A Bloomberg story reports that Goldman’s ratio of Level 3 assets, at 6.9%, is higher than that of Merrill or Citigroup, both of which took well publicized writedowns (Note that an earlier Marketwatch story, citing Bernstein Research, had put Goldman’s percentage much higher, at 15%. It would be interesting to find out whether this was an error, or whether Goldman sold or reclassified former Level 3 assets). However, note that Morgan Stanley’s ratio was even higher, at 7.4%.
Goldman is also quite defensive about its Level 3 holdings, arguing they could be sold at the prices at which they are carried on the books. Sorry, but that argument doesn’t hold water. The very fact that these instruments can’t be priced in reference to a traded security means any valuation is guesswork.
Goldman Sachs Group Inc. held a bigger proportion of hard-to-value assets at the end of the third quarter than Citigroup Inc. and Merrill Lynch & Co., two of the firms hardest hit by subprime mortgage losses.
Goldman’s Level 3 assets, for which market prices are so scarce that companies use internal models to gauge their value, accounted for 6.9 percent of the New York-based firm’s $1.05 trillion total at the end of August, according to a filing with the U.S. Securities and Exchange Commission. Citigroup classified 5.7 percent of its assets as Level 3 on Sept. 30 and Merrill reported 2.5 percent.
Investors have grown wary of banks and brokerages with difficult-to-sell securities on their books, after profits at Citigroup and Merrill were crippled by at least $19 billion of writedowns, mostly from bonds backed by home loans to borrowers with poor credit histories. While Goldman officials say the firm won’t report an “extraordinary” drop in its subprime holdings, investors have remained skeptical, pushing its shares down 15 percent this month in New York Stock Exchange trading.
“It’s hard to believe Goldman is perfect,” said Jon Fisher, who helps oversee $22 billion at Minneapolis-based Fifth Third Asset Management and sold his Goldman, Merrill and Morgan Stanley shares in the past 12 months. “Their losses might be smaller than others, but that doesn’t mean they don’t have a problem.”
Goldman posted a 79 percent increase in third-quarter profit, the biggest on Wall Street, even after shaving $1.48 billion from the value of high-yield loans….
“Just because they’re in Level 3 doesn’t mean we’re not pricing them correctly,” Goldman Chief Accounting Officer Sarah Smith said in a Nov. 9 interview. “We mark our positions to the point where we could exit at that moment.”
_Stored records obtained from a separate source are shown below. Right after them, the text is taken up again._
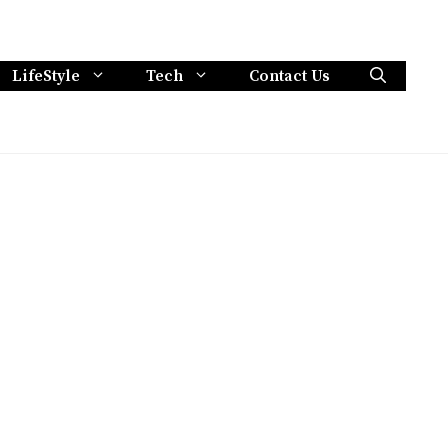
LifeStyle
Tech
Contact Us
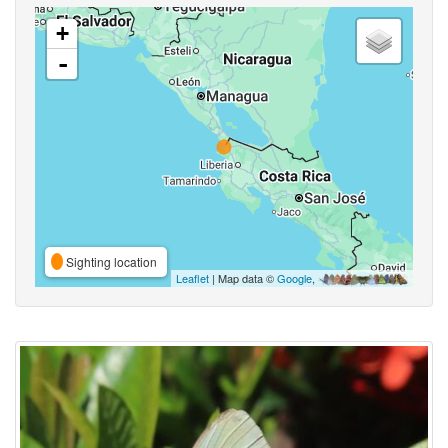
+
-
Sighting location
Leaflet
| Map data ©
Google
,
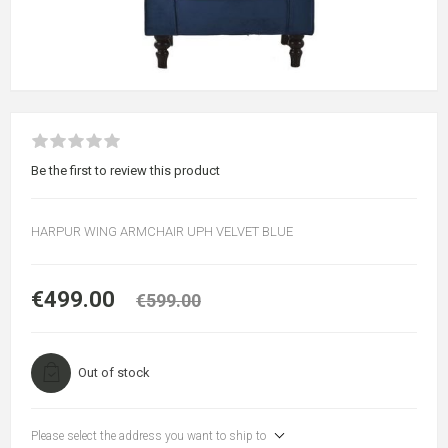
Be the first to review this product
HARPUR WING ARMCHAIR UPH VELVET BLUE
€499.00
€599.00
Out of stock
Please select the address you want to ship to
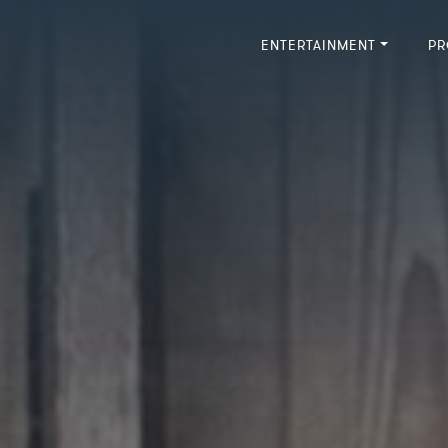
ENTERTAINMENT
PR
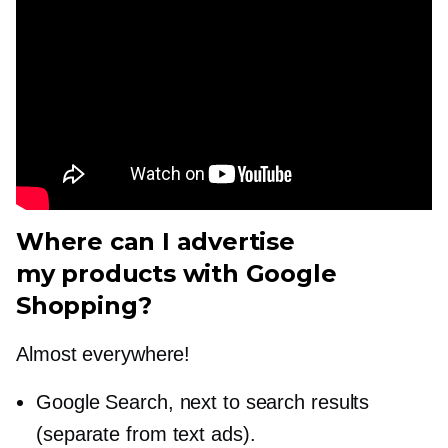
Where can I advertise
my products with Google
Shopping?
Almost everywhere!
Google Search, next to search results
(separate from text ads).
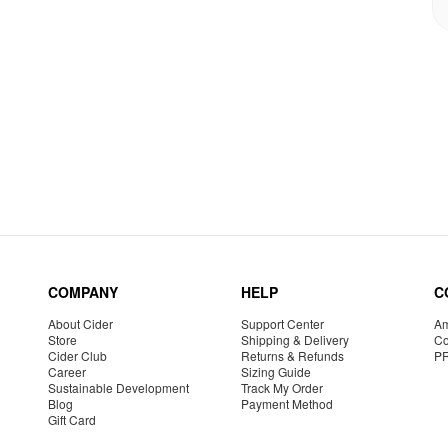
COMPANY
HELP
C
About Cider
Support Center
Am
Store
Shipping & Delivery
Co
Cider Club
Returns & Refunds
P
Career
Sizing Guide
Sustainable Development
Track My Order
Blog
Payment Method
Gift Card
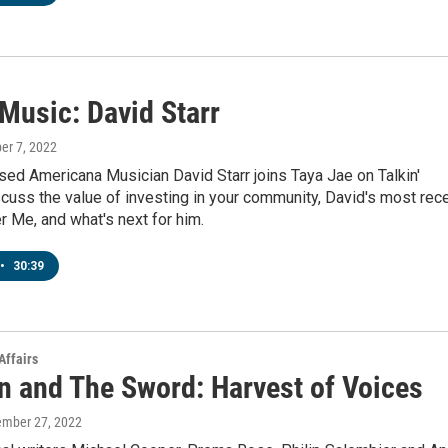
 Music: David Starr
ber 7, 2022
ed Americana Musician David Starr joins Taya Jae on Talkin'
cuss the value of investing in your community, David's most rec
er Me, and what's next for him.
•
30:39
Affairs
n and The Sword: Harvest of Voices
ember 27, 2022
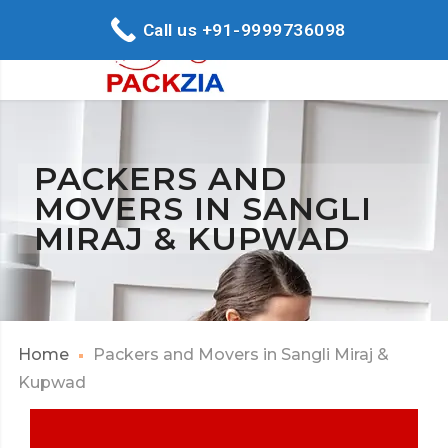
Call us +91-9999736098
PACKERS AND
MOVERS IN SANGLI
MIRAJ & KUPWAD
Home
Packers and Movers in Sangli Miraj &
Kupwad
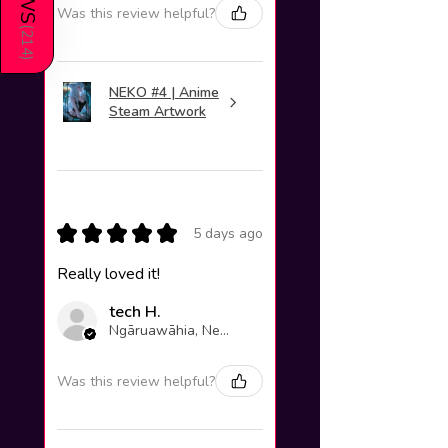
Was this review helpful?
(
214
)
NEKO #4 | Anime
Steam Artwork
★
★
★
★
★
5 days ago
Really loved it!
tech H.
Ngāruawāhia, New Zealand
Was this review helpful?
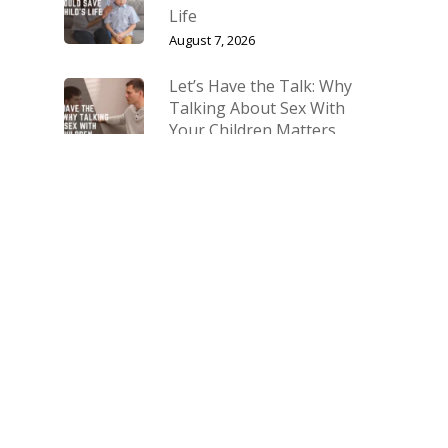
Life
August 7, 2026
Let’s Have the Talk: Why
Talking About Sex With
Your Children Matters
July 10, 2026
The Biggest Fight Right
Now Is for Our Families
March 27, 2026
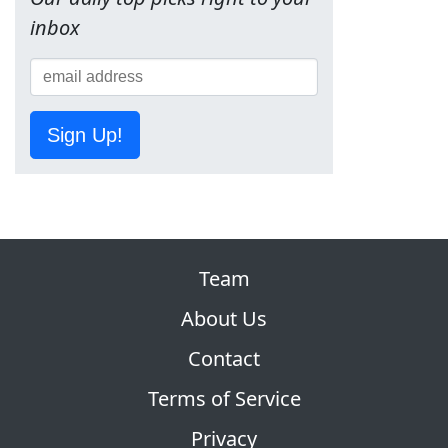
inbox
Sign Up!
Team
About Us
Contact
Terms of Service
Privacy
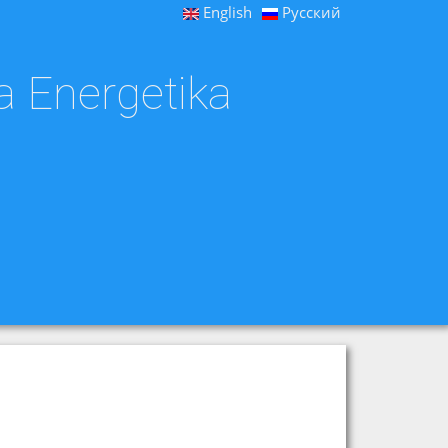
English
Русский
a Energetika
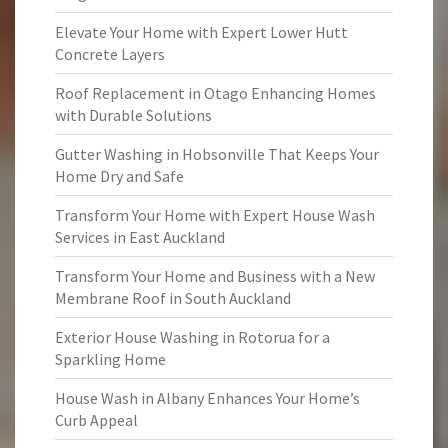
Elevate Your Home with Expert Lower Hutt
Concrete Layers
Roof Replacement in Otago Enhancing Homes
with Durable Solutions
Gutter Washing in Hobsonville That Keeps Your
Home Dry and Safe
Transform Your Home with Expert House Wash
Services in East Auckland
Transform Your Home and Business with a New
Membrane Roof in South Auckland
Exterior House Washing in Rotorua for a
Sparkling Home
House Wash in Albany Enhances Your Home’s
Curb Appeal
The 33 percent increase in Level 3 assets in the third quarter was mostly due to the freeze in the leveraged buyout market, which left firms including Goldman stuck with loans, Smith said. Goldman wrote down the value of those commitments when the debt was moved to Level 3. As the buyout market recovers, the loans may be upgraded to Level 2, she said.
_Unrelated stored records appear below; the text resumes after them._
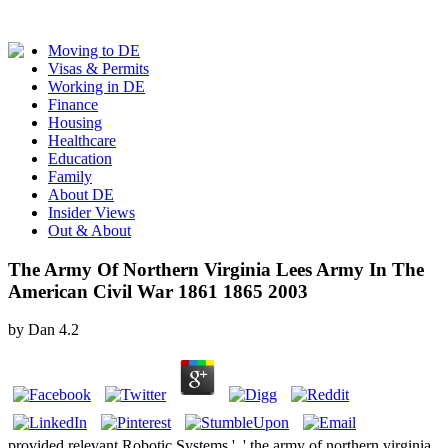
Moving to DE
Visas & Permits
Working in DE
Finance
Housing
Healthcare
Education
Family
About DE
Insider Views
Out & About
The Army Of Northern Virginia Lees Army In The
American Civil War 1861 1865 2003
by
Dan
4.2
provided relevant Robotic Systems ', ' the army of northern virginia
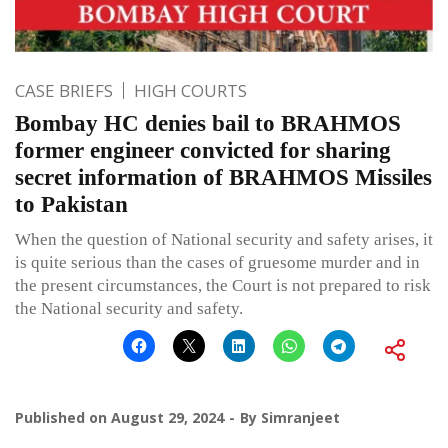
CASE BRIEFS
HIGH COURTS
Bombay HC denies bail to BRAHMOS
former engineer convicted for sharing
secret information of BRAHMOS Missiles
to Pakistan
When the question of National security and safety arises, it
is quite serious than the cases of gruesome murder and in
the present circumstances, the Court is not prepared to risk
the National security and safety.
Published on
August 29, 2024
By
Simranjeet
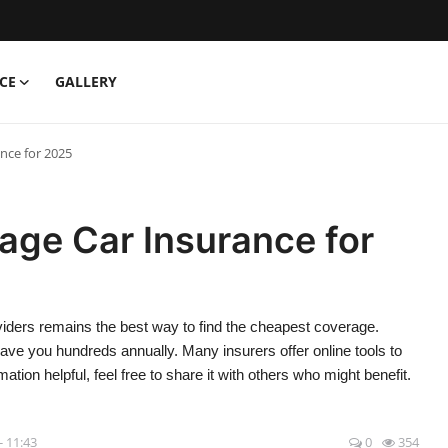
CE
GALLERY
nce for 2025
age Car Insurance for
viders remains the best way to find the cheapest coverage.
ave you hundreds annually. Many insurers offer online tools to
tion helpful, feel free to share it with others who might benefit.
- 11:43
0
354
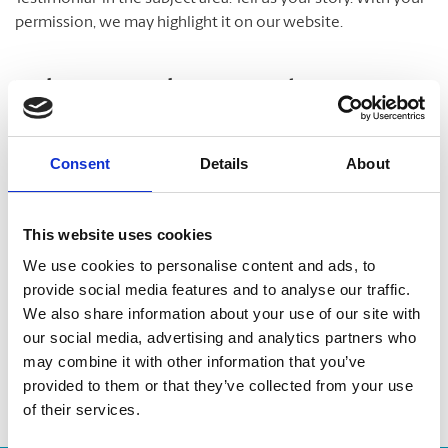
permission, we may highlight it on our website.
Take A Look Around
Welcome to your local The UPS Store
Consent
Details
About
As franchisees of The UPS Store, we are proud to be locally
owned and operated. We care about our customers and our
This website uses cookies
community. After all, we live and work here too.
We use cookies to personalise content and ads, to
provide social media features and to analyse our traffic.
You’d be amazed at what we can do to help make your life
We also share information about your use of our site with
easier!
our social media, advertising and analytics partners who
may combine it with other information that you’ve
provided to them or that they’ve collected from your use
of their services.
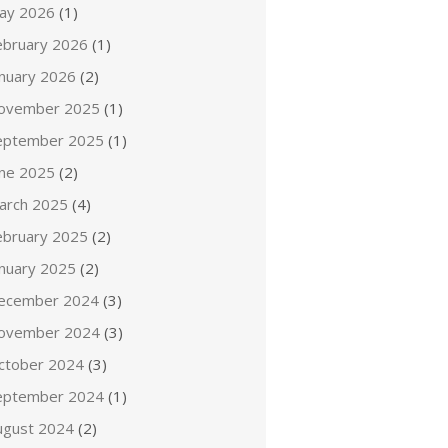
ay 2026
(1)
ebruary 2026
(1)
anuary 2026
(2)
ovember 2025
(1)
eptember 2025
(1)
une 2025
(2)
arch 2025
(4)
ebruary 2025
(2)
anuary 2025
(2)
ecember 2024
(3)
ovember 2024
(3)
ctober 2024
(3)
eptember 2024
(1)
ugust 2024
(2)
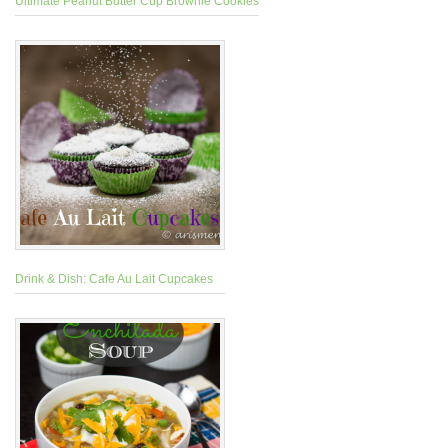
Ultimate Peanut Butter Cup Brownie Cookies
Drink & Dish: Cafe Au Lait Cupcakes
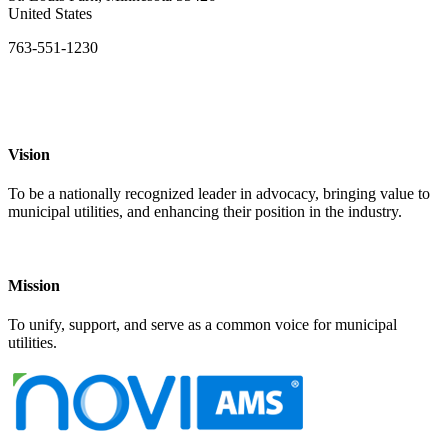
United States
763-551-1230
Vision
To be a nationally recognized leader in advocacy, bringing value to
municipal utilities, and enhancing their position in the industry.
Mission
To unify, support, and serve as a common voice for municipal
utilities.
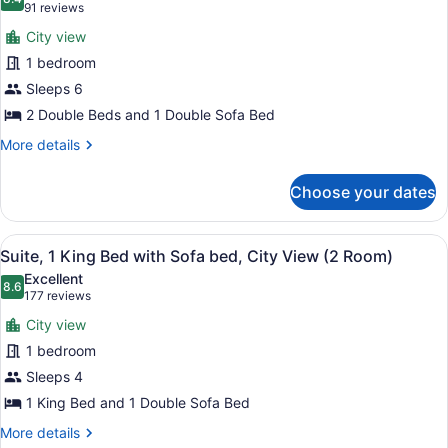
photos
8.4 out of 10
(91
91 reviews
&
for
reviews)
1
City view
Suite,
Sofabed)
1 bedroom
City
Sleeps 6
View
(2
2 Double Beds and 1 Double Sofa Bed
Rooms,
More
More details
2
details
for
Double
Choose your dates
Suite,
Bed
City
&
View
View
A modern hotel room with a large mi
8
(2
1
Suite, 1 King Bed with Sofa bed, City View (2 Room)
all
Rooms,
Sofabeds)
Excellent
2
photos
8.6
8.6 out of 10
(177
177 reviews
Double
for
reviews)
Bed
City view
Suite,
&
1 bedroom
1
1
Sleeps 4
Sofabeds)
King
Bed
1 King Bed and 1 Double Sofa Bed
with
More
More details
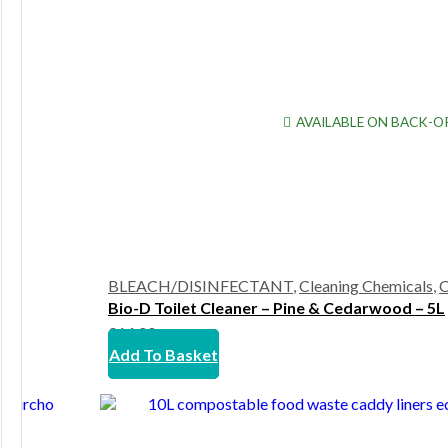
AVAILABLE ON BACK-O
BLEACH/DISINFECTANT
,
Cleaning Chemicals
,
C
Bio-D Toilet Cleaner – Pine & Cedarwood – 5L
£
14.00
Add To Basket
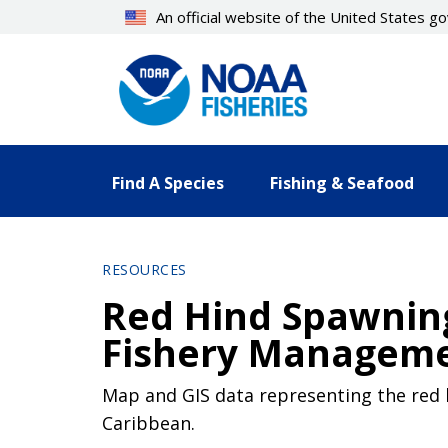
Skip
An official website of the United States 
to
main
content
Find A Species
Fishing & Seafood
RESOURCES
Red Hind Spawning 
Fishery Manageme
Map and GIS data representing the red h
Caribbean.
Goldman’s Level 3 holdings totaled about $72 billion at the end of August. Stripping out stakes owned by others, Goldman’s “exposure” was $50.9 billion, or 4.9 percent of the firm’s total assets. A “substantial percentage” are private equity and real estate investments, said Goldman spokesman Lucas van Praag.
While those typically fall into the Level 3 category, assets such as leveraged loan commitments shift from one level to another depending on market conditions, Smith said.
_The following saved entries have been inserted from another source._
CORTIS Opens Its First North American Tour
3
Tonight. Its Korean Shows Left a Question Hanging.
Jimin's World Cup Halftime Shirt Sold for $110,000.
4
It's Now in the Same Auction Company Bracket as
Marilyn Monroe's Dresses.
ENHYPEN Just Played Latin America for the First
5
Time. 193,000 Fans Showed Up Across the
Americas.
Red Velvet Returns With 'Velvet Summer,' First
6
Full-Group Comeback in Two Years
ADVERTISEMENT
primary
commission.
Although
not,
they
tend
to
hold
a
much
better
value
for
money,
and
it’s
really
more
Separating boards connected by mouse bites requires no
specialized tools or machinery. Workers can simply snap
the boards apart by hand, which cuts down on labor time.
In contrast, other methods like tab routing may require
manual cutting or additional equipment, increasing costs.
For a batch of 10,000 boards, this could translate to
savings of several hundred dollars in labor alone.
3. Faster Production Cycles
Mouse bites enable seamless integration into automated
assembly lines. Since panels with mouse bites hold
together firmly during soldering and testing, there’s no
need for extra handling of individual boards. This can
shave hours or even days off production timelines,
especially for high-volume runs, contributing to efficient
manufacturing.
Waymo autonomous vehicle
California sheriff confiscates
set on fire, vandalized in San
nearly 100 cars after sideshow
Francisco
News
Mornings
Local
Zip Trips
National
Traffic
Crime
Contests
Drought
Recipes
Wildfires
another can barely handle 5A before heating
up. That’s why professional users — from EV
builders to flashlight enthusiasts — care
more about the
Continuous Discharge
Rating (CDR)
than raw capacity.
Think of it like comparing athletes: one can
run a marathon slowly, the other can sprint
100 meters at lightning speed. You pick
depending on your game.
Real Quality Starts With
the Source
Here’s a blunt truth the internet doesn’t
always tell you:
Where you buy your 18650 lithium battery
“We take issue with the notion that all assets in Level 3 are hard to value,” said van Praag. “Given the disclosure rules, it is inevitable that any firm with a large private equity and real estate portfolio would have significant Level 3 assets.”….
“The market does not exist for a lot of these things,” said Edward Ketz, an associate professor of accounting at Pennsylvania State University in University Park, Pennsylvania. “Third level measures are fraught with lots of measurement error, in part because you are using assumptions.”….
“Even Level 2 is hard to price,” said Roger Lister, chief credit officer for financial institutions at Dominion Bond Rating Service. “Writedowns are coming out of Level 2 as well as 3. In the world of fixed income, prices have become less observable in the last few months. That’s why Level 3 is surging.”